> [Exercise goal] An exact transcription of all the data is required; the pictures are to be left out.

(Page-level text extractions)
──────
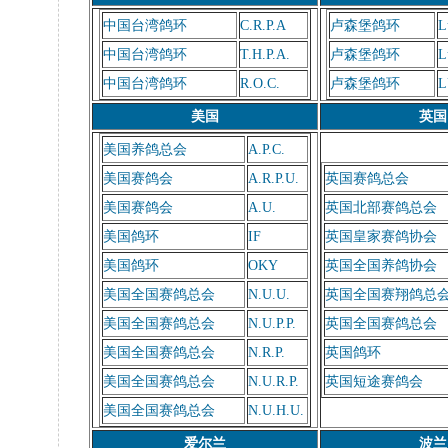
中国台湾鸽环
C.R.P.A
卢森堡鸽环
L
中国台湾鸽环
T.H.P.A.
卢森堡鸽环
L
中国台湾鸽环
R.O.C.
卢森堡鸽环
L
美国
英国
美国养鸽总会
A.P.C.
美国赛鸽会
A.R.P.U.
英国赛鸽总会
美国赛鸽会
A.U.
英国北部赛鸽总会
美国鸽环
IF
英国皇家赛鸽协会
美国鸽环
OKY
英国全国养鸽协会
美国全国赛鸽总会
N.U.U.
英国全国赛翔鸽总
美国全国赛鸽总会
N.U.P.P.
英国全国赛鸽总会
美国全国赛鸽总会
N.R.P.
英国鸽环
美国全国赛鸽总会
N.U.R.P.
英国短途赛鸽会
美国全国赛鸽总会
N.U.H.U.
爱尔兰
波兰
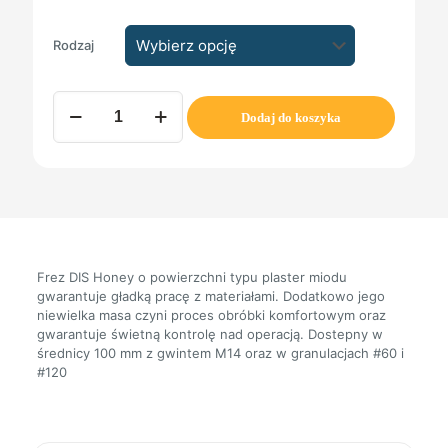
Rodzaj
ilość
Dodaj do koszyka
Frez
100
mm
M14
do
ceramiki,
porcelany
i
gresu
Frez DIS Honey o powierzchni typu plaster miodu
DIS
gwarantuje gładką pracę z materiałami. Dodatkowo jego
Honey
niewielka masa czyni proces obróbki komfortowym oraz
gwarantuje świetną kontrolę nad operacją. Dostepny w
średnicy 100 mm z gwintem M14 oraz w granulacjach #60 i
#120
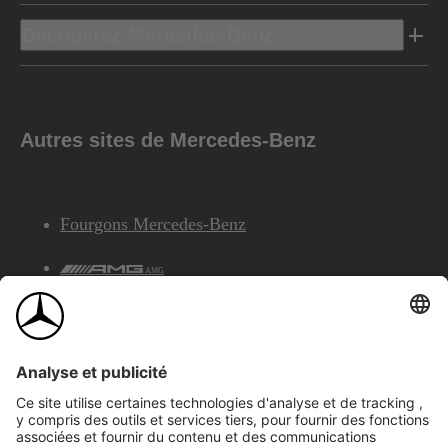
Découvrez Mercedes-Benz
Autres sites de Mercedes-Benz
Fourgons Mercedes-Benz
AMG
Services Financiers Mercedes-Benz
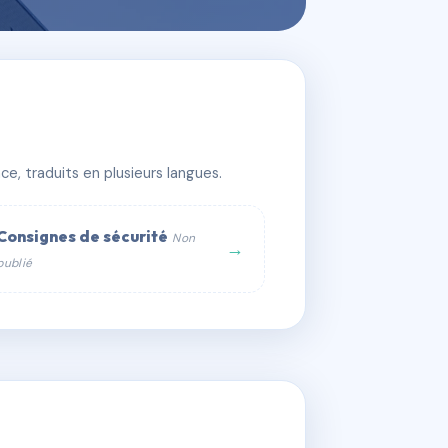
e, traduits en plusieurs langues.
Consignes de sécurité
Non
→
publié
web :
om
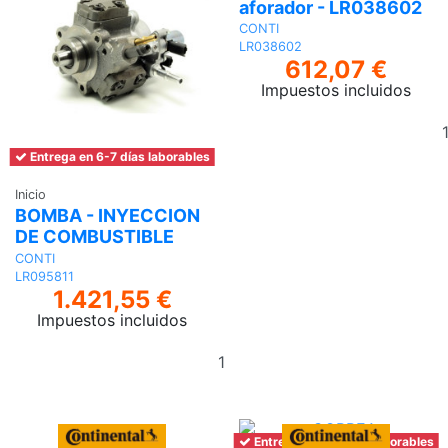
aforador - LR038602
CONTI
LR038602
612,07 €
Impuestos incluidos
Entrega en 6-7 días laborables
Inicio
BOMBA - INYECCION
DE COMBUSTIBLE
CONTI
LR095811
1.421,55 €
Impuestos incluidos
Añadir
al
carrito
Entrega en 6-7 días laborables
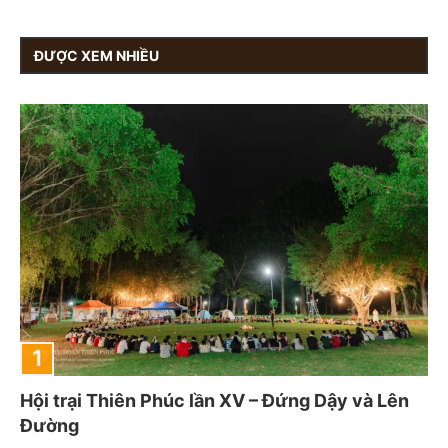
ĐƯỢC XEM NHIỀU
Hội trại Thiên Phúc lần XV – Đứng Dậy và Lên
Đường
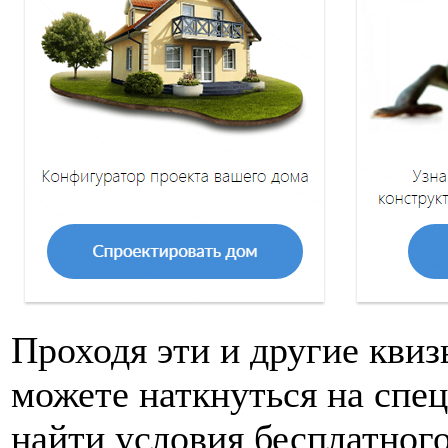
Проходя эти и другие квиз
можете наткнуться на спец
найти условия бесплатног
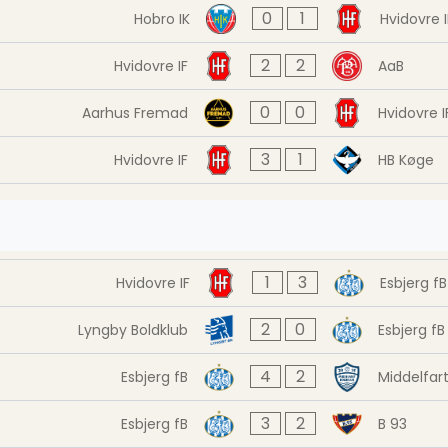
0
1
Hobro IK
Hvidovre I
2
2
Hvidovre IF
AaB
0
0
Aarhus Fremad
Hvidovre I
3
1
Hvidovre IF
HB Køge
1
3
Hvidovre IF
Esbjerg fB
2
0
Lyngby Boldklub
Esbjerg fB
4
2
Esbjerg fB
Middelfar
3
2
Esbjerg fB
B 93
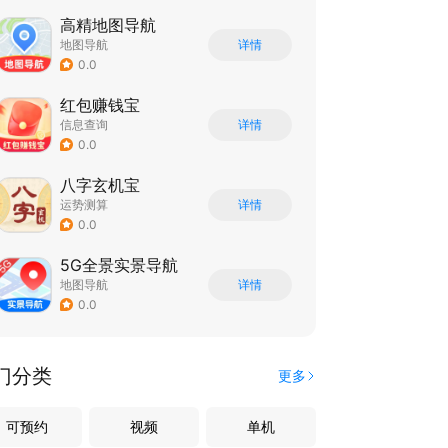
高精地图导航
地图导航
详情
0.0
红包赚钱宝
信息查询
详情
0.0
八字玄机宝
运势测算
详情
0.0
5G全景实景导航
地图导航
详情
0.0
门分类
更多
可预约
视频
单机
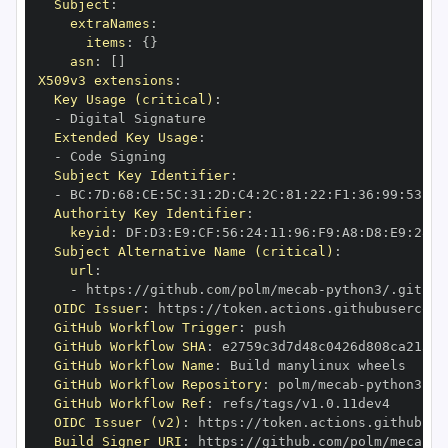
Subject
:
extraNames
:
items
:
{
}
asn
:
[
]
X509v3 extensions
:
Key Usage (critical)
:
-
Extended Key Usage
:
-
Subject Key Identifier
:
-
 BC
:
7D
:
68
:
CE
:
5C
:
31
:
2D
:
C4
:
2C
:
81
:
22
:
F1
:
36
:
99
:
53
:
76
Authority Key Identifier
:
keyid
:
 DF
:
D3
:
E9
:
CF
:
56
:
24
:
11
:
96
:
F9
:
A8
:
D8
:
E9
:
28
:
5
Subject Alternative Name (critical)
:
url
:
-
 https
:
//github.com/polm/mecab
-
OIDC Issuer
:
 https
:
GitHub Workflow Trigger
:
GitHub Workflow SHA
:
GitHub Workflow Name
:
GitHub Workflow Repository
:
 polm/mecab
-
GitHub Workflow Ref
:
OIDC Issuer (v2)
:
 https
:
Build Signer URI
:
 https
:
//github.com/polm/mecab
-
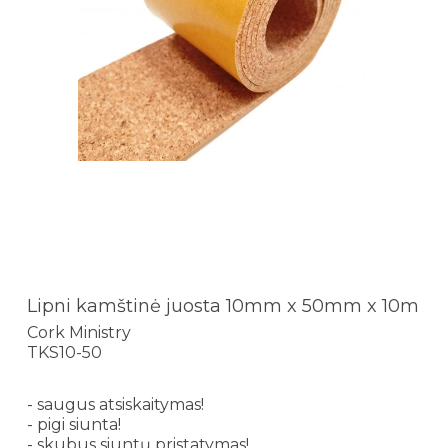
Lipni kamštinė juosta 10mm x 50mm x 10m
Cork Ministry
TKS10-50
- saugus atsiskaitymas!
- pigi siunta!
- skubus siuntų pristatymas!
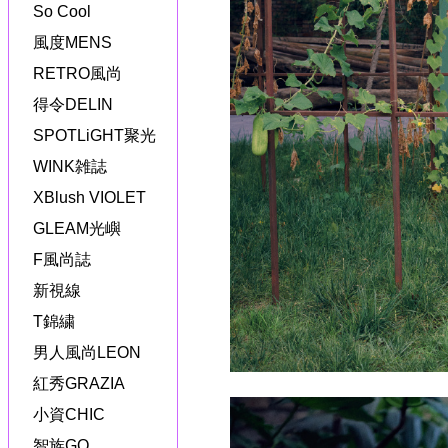
So Cool
風度MENS
RETRO風尚
得令DELIN
SPOTLiGHT聚光
WINK雑誌
XBlush VIOLET
GLEAM光嶼
F風尚誌
新視線
T錦繍
男人風尚LEON
紅秀GRAZIA
小資CHIC
智族GQ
──────
> [Answer space]
中国台湾鸽环
C.R.P.A
卢森堡鸽环
L
中国台湾鸽环
T.H.P.A.
卢森堡鸽环
L
中国台湾鸽环
R.O.C.
卢森堡鸽环
L
美国
英国
美国养鸽总会
A.P.C.
美国赛鸽会
A.R.P.U.
英国赛鸽总会
美国赛鸽会
A.U.
英国北部赛鸽总会
美国鸽环
IF
英国皇家赛鸽协会
美国鸽环
OKY
英国全国养鸽协会
美国全国赛鸽总会
N.U.U.
英国全国赛翔鸽总
美国全国赛鸽总会
N.U.P.P.
英国全国赛鸽总会
美国全国赛鸽总会
N.R.P.
英国鸽环
美国全国赛鸽总会
N.U.R.P.
英国短途赛鸽会
美国全国赛鸽总会
N.U.H.U.
爱尔兰
波兰
Rodzaj
ilość
Dodaj do koszyka
Frez
100
mm
M14
do
ceramiki,
porcelany
i
gresu
Frez DIS Honey o powierzchni typu plaster miodu
DIS
gwarantuje gładką pracę z materiałami. Dodatkowo jego
Honey
niewielka masa czyni proces obróbki komfortowym oraz
gwarantuje świetną kontrolę nad operacją. Dostepny w
średnicy 100 mm z gwintem M14 oraz w granulacjach #60 i
#120
Découvrez Mercedes-Benz
Autres sites de Mercedes-Benz
Fourgons Mercedes-Benz
AMG
Services Financiers Mercedes-Benz
e, traduits en plusieurs langues.
Consignes de sécurité
Non
→
publié
web :
om
aforador - LR038602
CONTI
LR038602
612,07 €
Impuestos incluidos
Entrega en 6-7 días laborables
Inicio
BOMBA - INYECCION
DE COMBUSTIBLE
CONTI
LR095811
1.421,55 €
Impuestos incluidos
Añadir
al
carrito
Entrega en 6-7 días laborables
ĐƯỢC XEM NHIỀU
Hội trại Thiên Phúc lần XV – Đứng Dậy và Lên
Đường
Проходя эти и другие квиз
можете наткнуться на спец
найти условия бесплатног
0
1
Hobro IK
Hvidovre I
2
2
Hvidovre IF
AaB
0
0
Aarhus Fremad
Hvidovre I
3
1
Hvidovre IF
HB Køge
1
3
Hvidovre IF
Esbjerg fB
2
0
Lyngby Boldklub
Esbjerg fB
4
2
Esbjerg fB
Middelfar
3
2
Esbjerg fB
B 93
高精地图导航
地图导航
详情
0.0
红包赚钱宝
信息查询
详情
0.0
八字玄机宝
运势测算
详情
0.0
5G全景实景导航
地图导航
详情
0.0
门分类
更多
可预约
视频
单机
Subject
:
extraNames
:
items
:
{
}
asn
:
[
]
X509v3 extensions
:
Key Usage (critical)
:
-
Extended Key Usage
:
-
Subject Key Identifier
:
-
 BC
:
7D
:
68
:
CE
:
5C
:
31
:
2D
:
C4
:
2C
:
81
:
22
:
F1
:
36
:
99
:
53
:
76
Authority Key Identifier
:
keyid
:
 DF
:
D3
:
E9
:
CF
:
56
:
24
:
11
:
96
:
F9
:
A8
:
D8
:
E9
:
28
:
5
Subject Alternative Name (critical)
:
url
:
-
 https
:
//github.com/polm/mecab
-
OIDC Issuer
:
 https
:
GitHub Workflow Trigger
:
GitHub Workflow SHA
:
GitHub Workflow Name
:
GitHub Workflow Repository
:
 polm/mecab
-
GitHub Workflow Ref
:
OIDC Issuer (v2)
:
 https
:
Build Signer URI
:
 https
:
//github.com/polm/mecab
-
Lipni kamštinė juosta 10mm x 50mm x 10m
Cork Ministry
TKS10-50
- saugus atsiskaitymas!
- pigi siunta!
- skubus siuntų pristatymas!
So Cool
風度MENS
RETRO風尚
得令DELIN
SPOTLiGHT聚光
WINK雑誌
XBlush VIOLET
GLEAM光嶼
F風尚誌
新視線
T錦繍
男人風尚LEON
紅秀GRAZIA
小資CHIC
智族GQ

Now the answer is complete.